(EXERCISE MATERIAL)
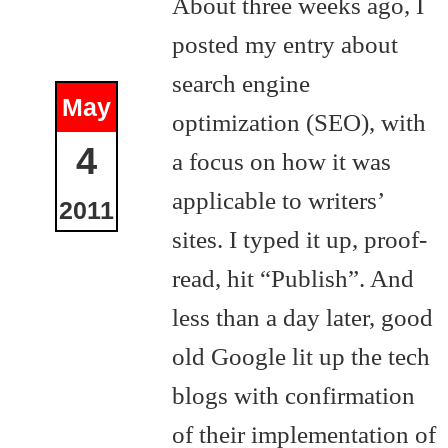
About three weeks ago, I
posted my entry about
search engine
May
optimization (SEO), with
4
a focus on how it was
applicable to writers’
2011
sites. I typed it up, proof-
read, hit “Publish”. And
less than a day later, good
old Google lit up the tech
blogs with confirmation
of their implementation of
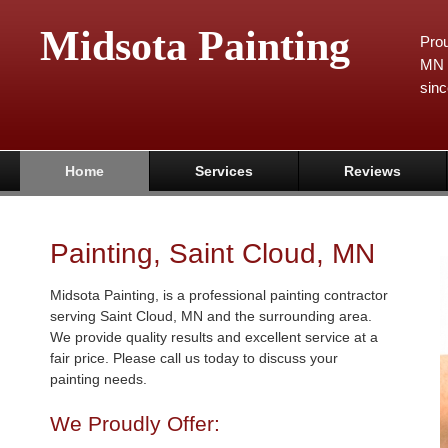
Midsota Painting
Prou
MN 
sinc
Home
Services
Reviews
Painting, Saint Cloud, MN
Midsota Painting, is a professional painting contractor
serving Saint Cloud, MN and the surrounding area.
We provide quality results and excellent service at a
fair price. Please call us today to discuss your
painting needs.
We Proudly Offer:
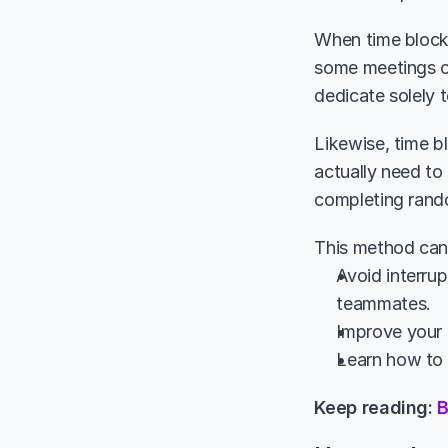
When time blocki
some meetings or
dedicate solely 
Likewise, time b
actually need to
completing rando
This method can 
Avoid interrup
teammates.
Improve your a
Learn how to p
Keep reading: 
B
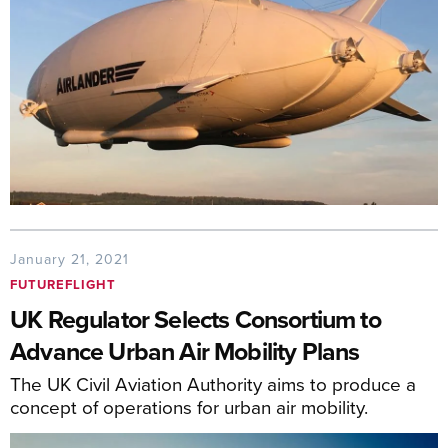
January 21, 2021
FUTUREFLIGHT
UK Regulator Selects Consortium to
Advance Urban Air Mobility Plans
The UK Civil Aviation Authority aims to produce a
concept of operations for urban air mobility.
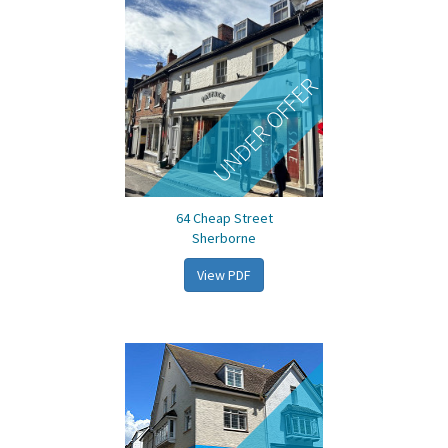
UNDER OFFER
64 Cheap Street
Sherborne
View PDF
(End EXERCISE MATERIAL)
Please copy each line of the records above in which the word "Saint" can be found.

* [EXPECTED ANSWER]
Painting, Saint Cloud, MN
serving Saint Cloud, MN and the surrounding area.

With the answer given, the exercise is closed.